**Assignment:**
Each line from the first down to the one containing "Image resolution: width=369" should be returned exactly as it appears below.

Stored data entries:

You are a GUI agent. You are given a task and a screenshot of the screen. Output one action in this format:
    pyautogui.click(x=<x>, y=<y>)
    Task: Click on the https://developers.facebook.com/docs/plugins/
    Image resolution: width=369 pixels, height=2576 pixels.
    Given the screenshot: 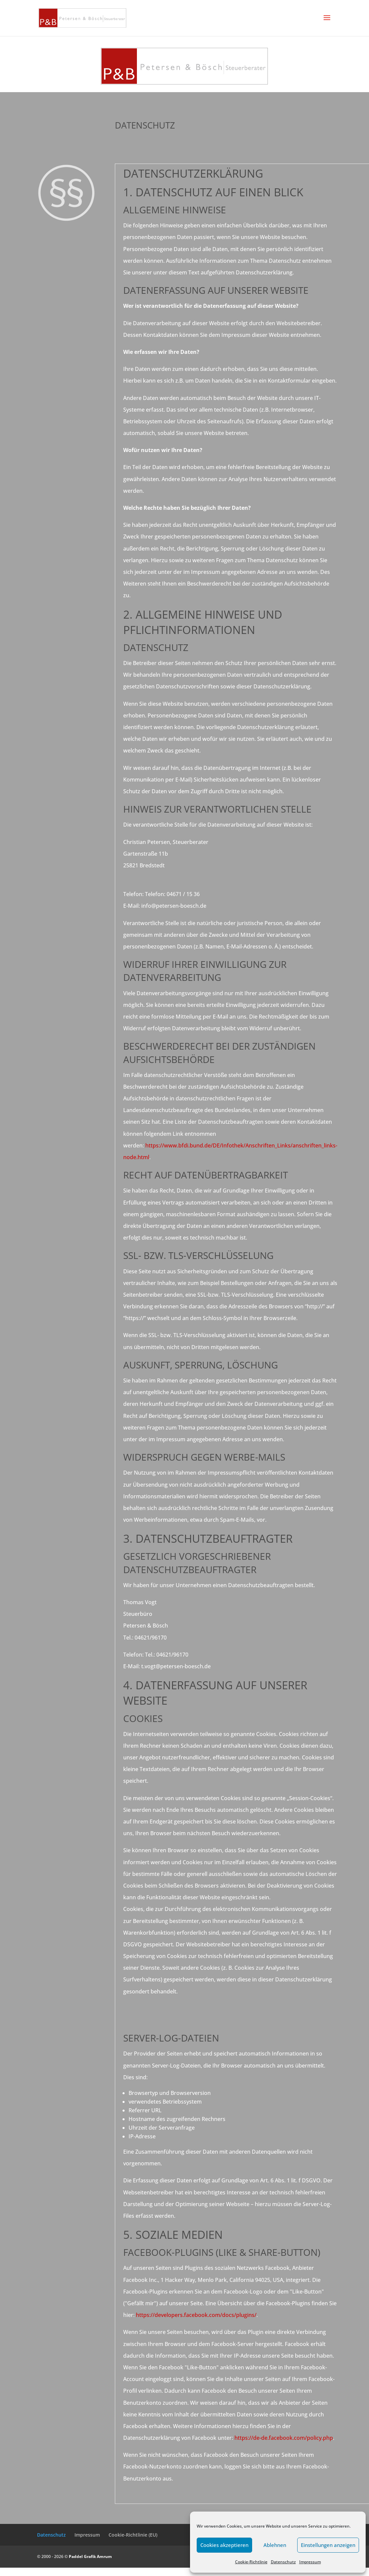 What is the action you would take?
    pyautogui.click(x=196, y=2315)
    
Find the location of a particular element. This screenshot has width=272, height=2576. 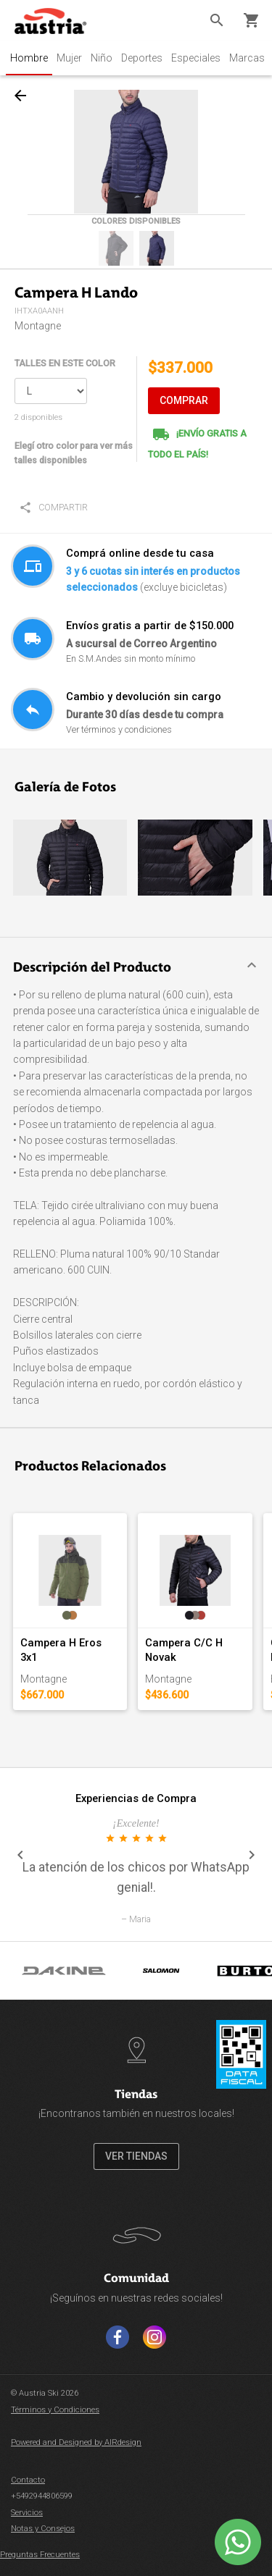

Preguntas Frecuentes is located at coordinates (40, 2554).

**Answer:**
You are a GUI agent. You are given a task and a screenshot of the screen. Output one action in this format:
    pyautogui.click(x=<x>, y=<y>)
    Task: Click on the https://developers.facebook.com/docs/plugins/
    Image resolution: width=369 pixels, height=2576 pixels.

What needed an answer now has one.